Radiotherapy - Deep Inspiration Breathe Hold (DIBH)

1 minute read time.

Radiotherapy is a lot harder than I had anticipated. Practising the Deep Inspiration Breathe Hold (DIBH) does not come naturally. 

This Involves holding your breathe for about 20 -30 seconds for each beam you receive. Inflating your lungs, the chest wall expands and pushes the heart away from the area being treated. It is apparently a technique that aims to significantly lower the amount of radiation dose to your lung and heart. I read somewhere that for every 1 Gy of radiation, there is a 7.4% increased risk of eventually developing a major cardiac event (such as a heart attack). I am receiving 40 Gy! The risk is highest among women who get radiation to the left breast since that’s where the heart is located.

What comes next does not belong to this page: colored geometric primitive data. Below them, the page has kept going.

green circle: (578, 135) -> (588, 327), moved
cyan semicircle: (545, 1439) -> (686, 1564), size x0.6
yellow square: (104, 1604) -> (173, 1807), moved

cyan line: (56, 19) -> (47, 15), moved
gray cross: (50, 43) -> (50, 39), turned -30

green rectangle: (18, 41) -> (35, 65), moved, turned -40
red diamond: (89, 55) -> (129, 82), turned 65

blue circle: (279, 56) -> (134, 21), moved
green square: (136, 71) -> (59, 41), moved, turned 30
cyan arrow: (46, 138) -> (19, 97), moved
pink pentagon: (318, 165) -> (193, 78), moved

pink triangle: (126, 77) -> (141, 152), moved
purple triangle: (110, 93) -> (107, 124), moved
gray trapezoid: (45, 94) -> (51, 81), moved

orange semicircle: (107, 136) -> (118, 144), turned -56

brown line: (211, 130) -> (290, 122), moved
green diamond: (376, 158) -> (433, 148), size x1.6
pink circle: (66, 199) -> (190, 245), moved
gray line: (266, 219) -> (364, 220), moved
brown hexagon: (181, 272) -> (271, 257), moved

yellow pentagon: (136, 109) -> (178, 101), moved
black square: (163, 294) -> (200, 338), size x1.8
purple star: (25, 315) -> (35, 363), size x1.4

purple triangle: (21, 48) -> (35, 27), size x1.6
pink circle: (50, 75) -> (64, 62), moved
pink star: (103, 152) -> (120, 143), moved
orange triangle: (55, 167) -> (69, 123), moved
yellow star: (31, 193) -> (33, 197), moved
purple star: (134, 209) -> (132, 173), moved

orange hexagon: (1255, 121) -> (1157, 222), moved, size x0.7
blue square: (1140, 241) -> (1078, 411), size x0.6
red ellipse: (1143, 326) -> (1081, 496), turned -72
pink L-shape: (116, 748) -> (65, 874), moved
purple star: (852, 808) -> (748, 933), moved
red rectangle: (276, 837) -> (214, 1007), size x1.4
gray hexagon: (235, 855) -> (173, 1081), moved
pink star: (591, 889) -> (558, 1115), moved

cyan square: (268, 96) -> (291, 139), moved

Each day I have to hold my breathe 5 times as I get 3 beams from the right and 2 beams from the left. It sounds easy but it takes the radiologists quite a while to make sure you are aligned correctly, while you are lying there arms stretched up and topless. Then they rush out the room while you wait for the instructor to breathe in and hold. Sounds easy enough but the breathe has to be held at the right level, either breathe in a little more or breathe out a little more, get it wrong and you start again. For me, this needs to be done successfully five times over, every day. 

Today is my 9th out of 15 sessions. I feel a stitch like pain on my right side (just beneath the rib cage) when I breathe in. Focusing so much on the breathing, I forget to mention this. The sharp pain continues as I make my way home. Pain is only slight, but sharp. When I get home, an hour later, the same pain is also occurring on my left side. A little worried but I'll mention to them tomorrow. I've already got aches and pains, the cording all along my arm, my breast area feeling like it has been punched but the 'stitch' pain is definitely a new one I've not felt before.